For sustained use, those rates aren't sustainable. They don't even compete with the going rate for subscription service, $60 a month for 5 GB of use (note that overage fees vary widely, from 5 cents per extra megabyte at Sprint and Verizon to 49 cents a meg at AT&T).

But if you just need access over a weekend or a week until you return to your regular connection, these plans can work.

Activating Virgin's USB modem, $149.99 at Best Buy stores, may be tricky. It requires Windows XP or Vista (the company hopes to support Mac activation by year-end), but two Vista laptops didn't accept a modem loaned by Virgin until a second or third try.

Putting a $20 credit on the modem with a Virgin "Top-Up" card involved further trial-and-error at the company's site. After that, though, the modem worked on both PCs and, after adjusting a networking setting, a Mac, too.

Connection speeds, as checked at two popular test sites (http://speedtest.net and http://speakeasy.net/speedtest), averaged 728 kilobits per second for downloads and 331 kbps for uploads.
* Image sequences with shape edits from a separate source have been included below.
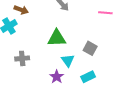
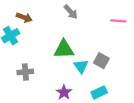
cyan triangle: (68, 60) -> (81, 66), moved

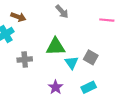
gray cross: (25, 72) -> (25, 60), moved

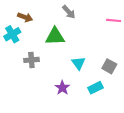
green triangle: (56, 47) -> (55, 36), moved
gray square: (91, 57) -> (109, 66), moved

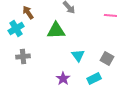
brown arrow: (25, 17) -> (28, 12), turned -144
gray cross: (31, 60) -> (23, 56), moved

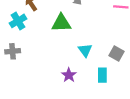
gray cross: (23, 56) -> (13, 51), moved
cyan rectangle: (94, 78) -> (102, 75), turned -64

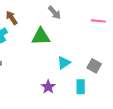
cyan triangle: (85, 50) -> (64, 63), turned 32

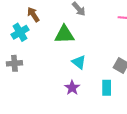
cyan triangle: (64, 63) -> (79, 62), moved, turned -48

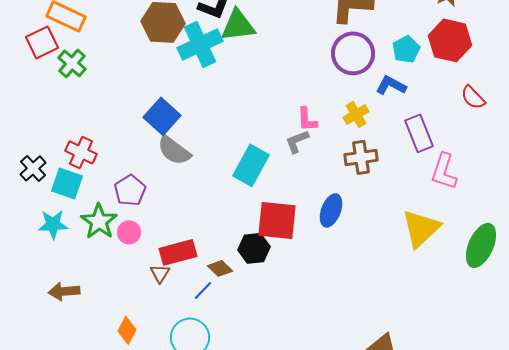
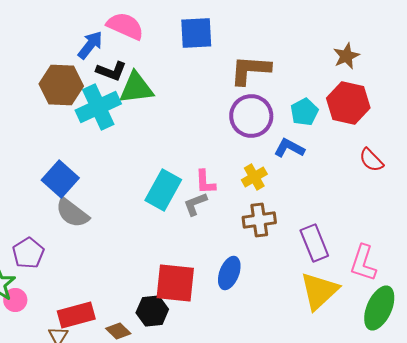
purple rectangle: (419, 133) -> (314, 243), moved
cyan rectangle: (251, 165) -> (163, 190), moved
pink L-shape: (444, 171) -> (363, 263), moved
pink circle: (129, 232) -> (15, 300), moved

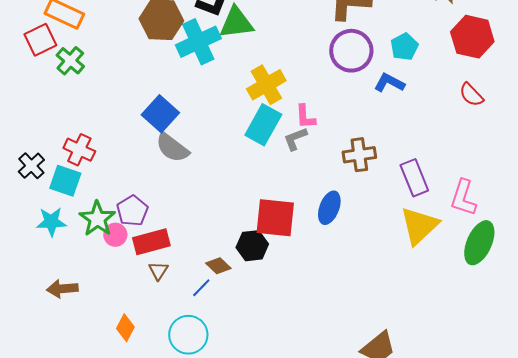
red hexagon: (348, 103) -> (472, 37), moved
yellow cross: (254, 177) -> (266, 85), moved, size x1.5
purple pentagon: (28, 253) -> (132, 211), moved
red rectangle: (76, 315) -> (151, 242), moved

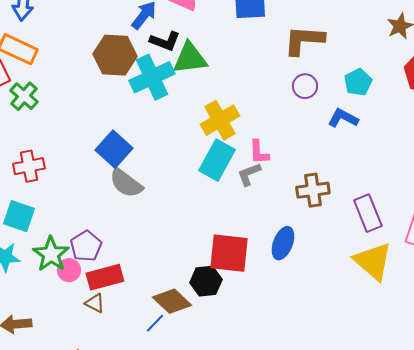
purple circle: (351, 51) -> (305, 86), size x0.6
red cross: (79, 150) -> (29, 166), moved, turned -36
yellow triangle: (419, 226) -> (373, 261), turned -36
brown diamond: (218, 266) -> (172, 301), size x1.5
brown triangle: (158, 271) -> (95, 303), moved, turned -35

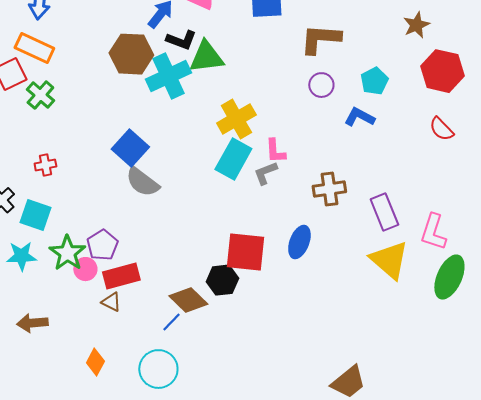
red cross: (29, 166) -> (45, 165), size x0.7

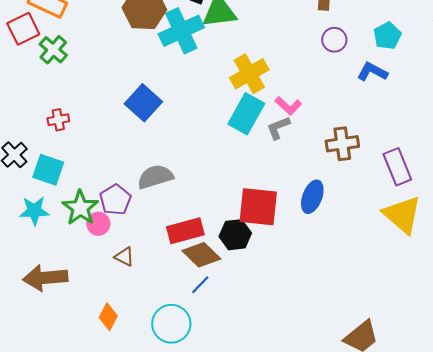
pink L-shape: (275, 151) -> (288, 106), turned -44
gray semicircle: (142, 182) -> (155, 177), moved, turned 126
red rectangle: (121, 276) -> (185, 231), moved
blue line: (171, 322) -> (200, 285), moved
brown arrow: (32, 323) -> (45, 278), size x1.4

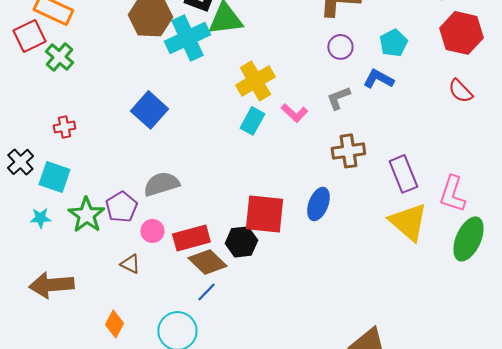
cyan rectangle: (246, 114) -> (252, 121), size x0.7
gray L-shape: (278, 128) -> (338, 98), moved
cyan star: (34, 211) -> (40, 218), size x0.7
pink circle: (98, 224) -> (152, 231), moved

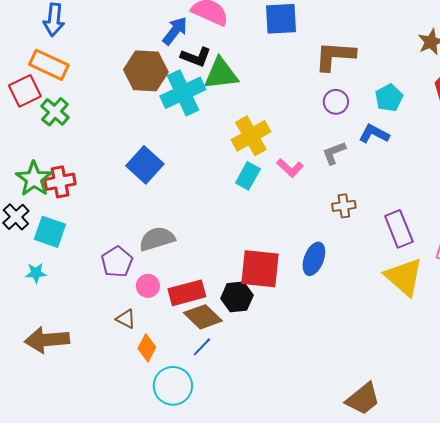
red cross: (64, 127) -> (60, 182), size x1.4
brown cross: (348, 151) -> (344, 206), size x0.7
green star: (86, 215) -> (34, 179), moved
orange diamond: (114, 324) -> (147, 348), moved

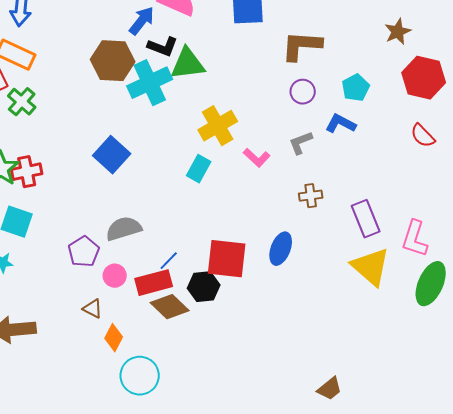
cyan rectangle: (248, 176) -> (199, 169), moved
blue line: (202, 347) -> (169, 261), moved
brown trapezoid: (363, 399) -> (330, 389), size x0.7

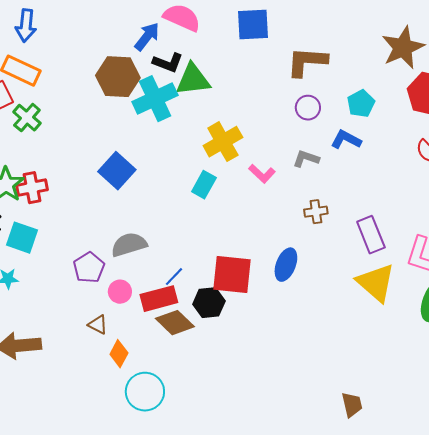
brown star: (398, 32) -> (403, 48), size x1.6
gray L-shape: (301, 143) -> (306, 159), turned 40
brown trapezoid: (330, 389) -> (352, 405), moved, turned -64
That was enough for Internet video and audio, although Virgin's network added enough latency to make writing this story remotely a halting experience.

Lest you get too tempted to indulge in bandwidth-heavy sites, the modem opens your browser to display how many megabytes you have left every time you connect from a Windows PC. Once you exhaust that, downloads stop and you can only go to a page on Virgin's site to top up your account.

Virgin Mobile's data coverage mirrors that of Sprint (http://sprint.com/coverage): strong around most urban areas but weak in emptier areas of the United States.

Cricket Wireless's prepaid mobile-broadband offering (http://mycricket.com) doesn't match that national reach, but its prices don't approach Virgin's, either. Cricket, a subsidiary of San Diego-based Leap Wireless, covers most of the Washington area's suburbs and little else. Outside of this area, it offers access only in a seemingly random selection of cities -- Philadelphia but not New York, Charlotte but not Atlanta, Spokane but not Seattle, and so on.

Cricket's presentation of itself can seem patchy too. Its site advertises its $40 per month service as "unlimited," then uses finer print to warn that it may throttle back your connection if you use more than 5 gigabytes of data a month.

Area marketing manager Matt Andrews, however, e-mailed that he didn't know of any customers' connections being restricted for exceeding this quota.

Cricket's USB modem sells for $75 online, factoring in a $25 activation fee and $40 credit for the first month of service. (Frequent mail-in rebates can further cut this cost.) But a week ago, its site said broadband service wasn't available when I entered District Zip codes; I had to plug in Baltimore's 21201 to start an order.

Cricket's site also requires that you set up automatic billing when buying the modem, but you can cancel that later by calling customer support. Restarting service usually should not incur a new activation fee, Andrews said.

If you can deal with those issues, Cricket easily beats competitors' rates. A modem loaned by the company also matched or outpaced Virgin Mobile at the same speed-test sites, averaging 700 kbps downloads and 618 kbps uploads, and didn't suffer any setup glitches on Mac and Windows laptops.

Both Cricket and Virgin offer an affordable way to ensure Internet access away from home without adding another monthly bill to the budget. At least for now: WiFi's reach keeps expanding, while many users seem increasingly content with using Web-capable smartphones such as Apple's iPhone in place of computers for light Internet use.